I want to ask a question regarding classes of similar $3 \times 3$ matrices. We were told that two matrices are similar if and only if they have the same Jordan normal form. That led me to trying to classify all endomorphisms in $\mathbb{R}^3$ up to similarity (or choice of base) using their Jordan normal form. I've arrived at the following table.
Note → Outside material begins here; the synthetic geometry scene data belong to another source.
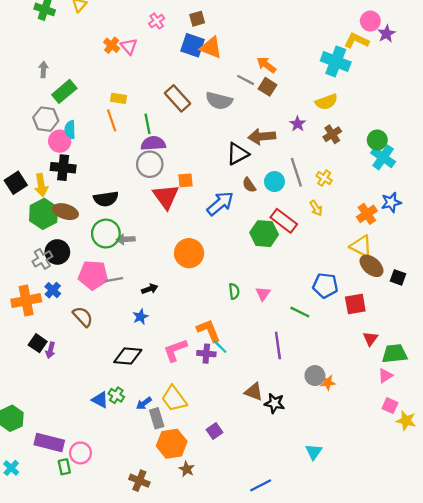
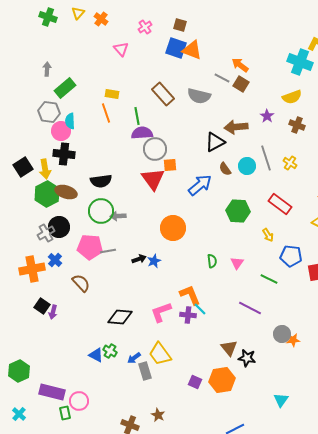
brown square: (197, 19) -> (180, 25), turned 32
orange cross: (112, 45) -> (101, 19), moved
brown cross: (332, 134) -> (297, 125), turned -35
gray circle: (150, 164) -> (155, 149), moved
yellow arrow: (316, 208) -> (268, 235), moved
red rectangle: (284, 221) -> (280, 204), moved
blue star: (141, 317) -> (154, 261), moved
purple line: (278, 346) -> (250, 308), turned -55
brown triangle: (254, 392) -> (229, 348), turned 30
purple square: (214, 431) -> (195, 382), turned -32
orange hexagon: (172, 444) -> (222, 380), moved
brown star: (187, 469) -> (158, 415), moved

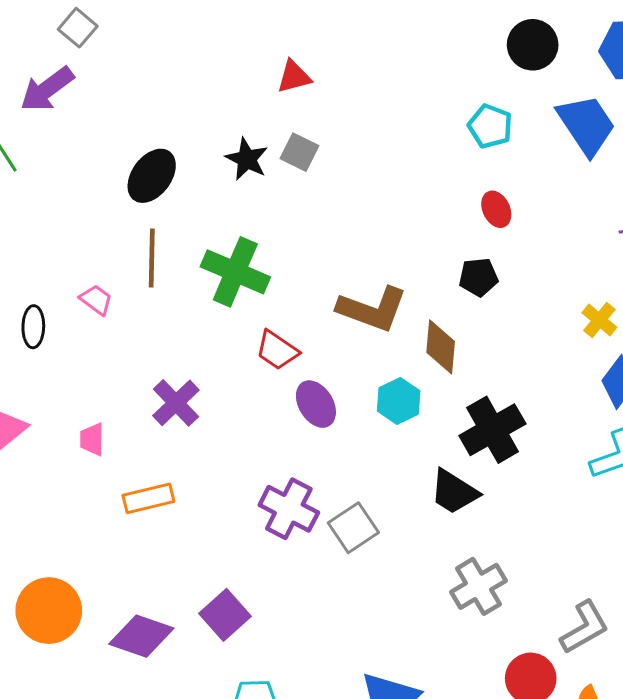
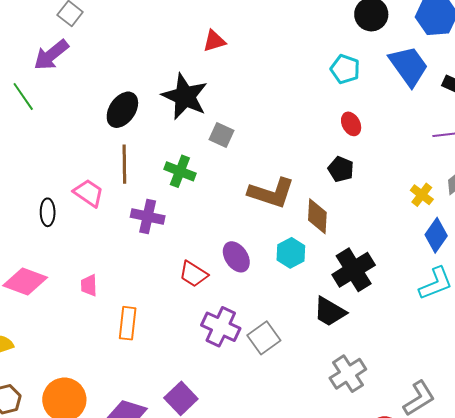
gray square: (299, 152) -> (221, 135), moved
black star: (247, 159) -> (185, 96), size x1.6
green cross: (235, 272) -> (180, 171), size x0.7
black pentagon: (478, 277) -> (341, 169), turned 30
pink trapezoid: (96, 300) -> (89, 193), size x1.4
red trapezoid: (277, 350) -> (194, 274), moved
purple cross: (176, 403) -> (148, 217), moved, turned -32
orange rectangle: (148, 498) -> (128, 323), turned -68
| $\chi_A$ | $\mu_A$ | partition | jordan |
|---|---|---|---|
| $$(X-a)^3$$ | $$(X-a)$$ | $$(1,1,1)$$ | $$Diag(a,a,a)$$ |
| $$(X-a)^2$$ | $$(2,1)$$ | $$Diag(J_2(X-a),a)$$ | |
| $$(X-a)^3$$ | $$(3)$$ | $$Diag(J_3(X-a))$$ | |
| $$(X-a)^2\cdot (X-b)$$ | $$(X-a)\cdot (X-b)$$ | $$(1,1)(1)$$ | $$Diag(a,a,b)$$ |
| $$(X-a)^2\cdot (X-b)$$ | $$(2)(1)$$ | $$Diag(J_2(X-a),J_1(X-b)$$ | |
| $$(X-a)\cdot (X-b) \cdot (X-c)$$ | $$(X-a)\cdot (X-b)\cdot (X-c)$$ | $$(1)(1)(1)$$ | $$Diag(a,b,c)$$ |
| $$(X-a)\cdot (X^2+bX+c)$$ | $$(X-a)\cdot (X^2+bX+c)$$ | $$(1),(1)$$ | $$Diag(J_1(X-a),J_1(X^2+bX+c))$$ |
Now I'm a bit confused because I arrived at the result, that for each pair of characteric and minimal polynomial there is only exactly one jordan normal form, so all $3 \times 3$ matrixes $A, B$ with $\mu_A = \mu_B$ and $\chi_A = \chi_B$ would be similar (and vice versa), which doesn't hold generally. Is this table correct and does that result hold? I falsely asked the same (a similar) question on MathOverflow already and was pointed to the rational canonical form (RCF). The RCF doesn't change any of my results however, right? Matrices with the same Jordan normal form should have the same RCF if I understood the RCF correctly.